没错,澳洲的荒原之夜不是月光下的格洛湖,那般唯美,恰恰与之相反,荒原的夜在没有月色的晚上,是黑的,黑得如同吞噬生命的巨兽;是静的,静得令人感觉身后总是站着一个飘荡的灵魂;只有偶尔能看到几道绿光,那是猛兽的眼睛。

        我们一群土狼发现了,梵丝扔掉背篓,开始带着我们拼命跑。土狼这种畜生是明显的欺软怕硬的,一旦发现你心中的惧意,他们便会肆无忌惮的扑上来,咬掉你的喉管。

        前面有一棵大树,梵丝大叫,“比利,尼莫快上树。”

        我动作灵巧,迅速爬上了树干,尼莫却蠢笨的可以,根本没有办法爬到树上来,我只好伸出手抓住他的衣领向上拼命的拉扯,而梵丝则在下面努力地把尼莫向上托举。

        我终于把尼莫提到树上,土狼知道,如果我们都爬到树上,到嘴的晚餐便会无影无踪,迅速的扑了过来。

        梵丝抱住树干拼命向上爬,我也抓住她的手向上提。

        梵丝突然疼痛地大叫一声,我知道土狼已经咬住了她的脚和腿,在和我拉锯,要把梵丝拖下去。

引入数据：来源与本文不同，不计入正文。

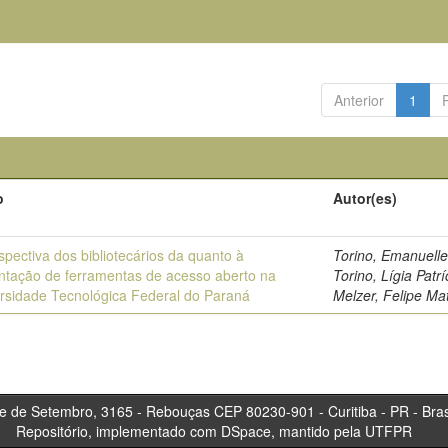
Anterior
1
o
Autor(es)
spectiva dos bibliotecários da quanto à
Torino, Emanuelle
ntação de ferramentas de acesso aberto na
Torino, Lígia Patrí
rsidade Tecnológica Federal do Paraná
Melzer, Felipe Ma
tembro, 3165 - Rebouças CEP 80230-901 - Curitiba 
Repositório, implementado com DSpace, mantido pela UTFPR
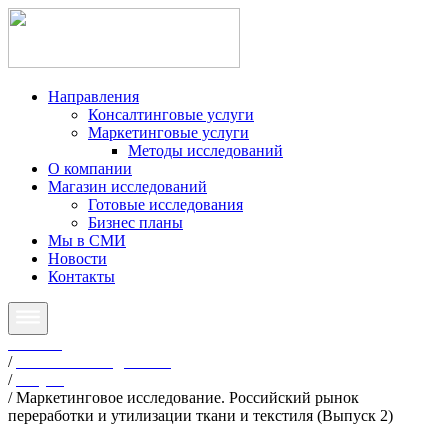
Направления
Консалтинговые услуги
Маркетинговые услуги
Методы исследований
О компании
Магазин исследований
Готовые исследования
Бизнес планы
Мы в СМИ
Новости
Контакты
Главная
/
Готовые исследования
/
Услуги
/
Маркетинговое исследование. Российский рынок
переработки и утилизации ткани и текстиля (Выпуск 2)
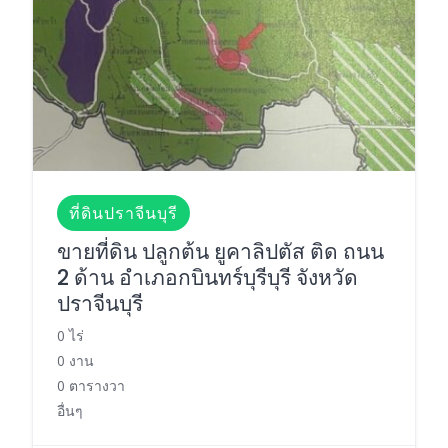
ที่ดินปราจีนบุรี
ขายที่ดิน ปลูกต้น ยูคาลิปตัส ติด ถนน
2 ด้าน อำเภอกบินทร์บุรีบุรี จังหวัด
ปราจีนบุรี
0 ไร่
0 งาน
0 ตารางวา
อื่นๆ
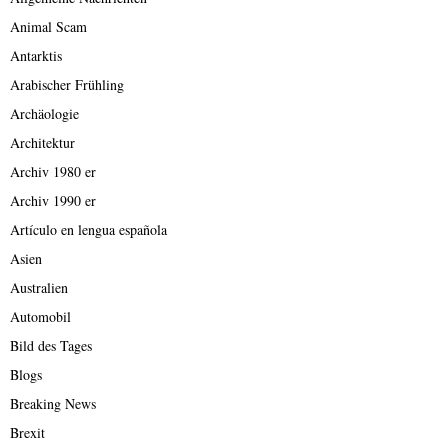
Animal Scam
Antarktis
Arabischer Frühling
Archäologie
Architektur
Archiv 1980 er
Archiv 1990 er
Artículo en lengua española
Asien
Australien
Automobil
Bild des Tages
Blogs
Breaking News
Brexit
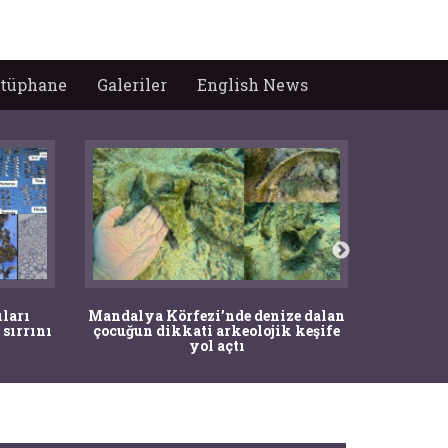
tüphane
Galeriler
English News
İstanbul
ıları
Mandalya Körfezi’nde denize dalan
Pasapo
 sırrını
çocuğun dikkati arkeolojik keşife
yol açtı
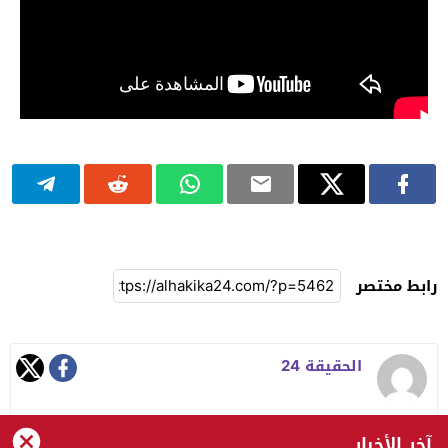
رابط مختصر
الحقيقة 24
آخر الأخبار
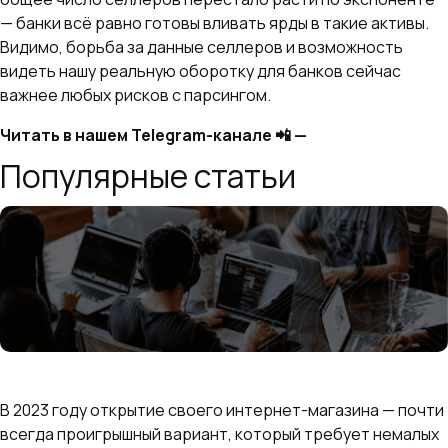
— банки всё равно готовы вливать ярды в такие активы.
Видимо, борьба за данные селлеров и возможность
видеть нашу реальную оборотку для банков сейчас
важнее любых рисков с парсингом.
Читать в нашем Telegram-канале 📲 —
t.me/ya_seller
Популярные статьи
Сравниваем Ozon и Wildberries: где выгоднее
продавать
В 2023 году открытие своего интернет-магазина — почти
всегда проигрышный вариант, который требует немалых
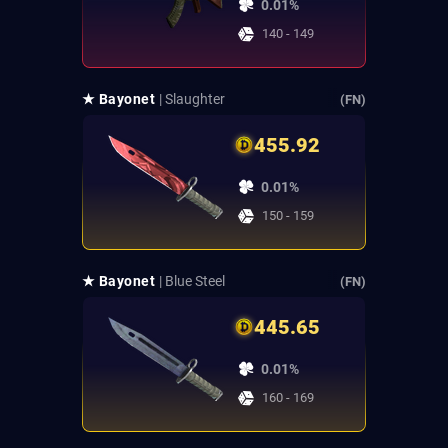
0.01%
140 - 149
★ Bayonet
| Slaughter
(FN)
455.92
0.01%
150 - 159
★ Bayonet
| Blue Steel
(FN)
445.65
0.01%
160 - 169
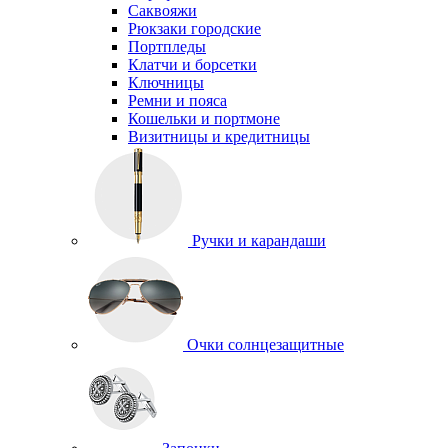
Саквояжи
Рюкзаки городские
Портпледы
Клатчи и борсетки
Ключницы
Ремни и пояса
Кошельки и портмоне
Визитницы и кредитницы
Ручки и карандаши
Очки солнцезащитные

        剧烈的疼痛让梵丝双手一松,身体向下坠去,我用全身的气力抓着她的手,却终究没能将她从狼口中夺回来。梵丝看着大叫:“向上爬”,然后便摔落下去。梵丝凄惨的叫声,在土狼的撕咬和低吼声中渐渐小了下去,终于没有了声息。

        尼莫吓得哇的一声哭了出来,我抓着他的手告诉他,我们的位置太矮,还要向上爬。

        我们终于爬到最高处,这才停了下来。我低头看时,只见树下漆黑的一片,一大群土狼吼叫着,撕咬着那个曾送给我们一块薯饼的邻家姐姐。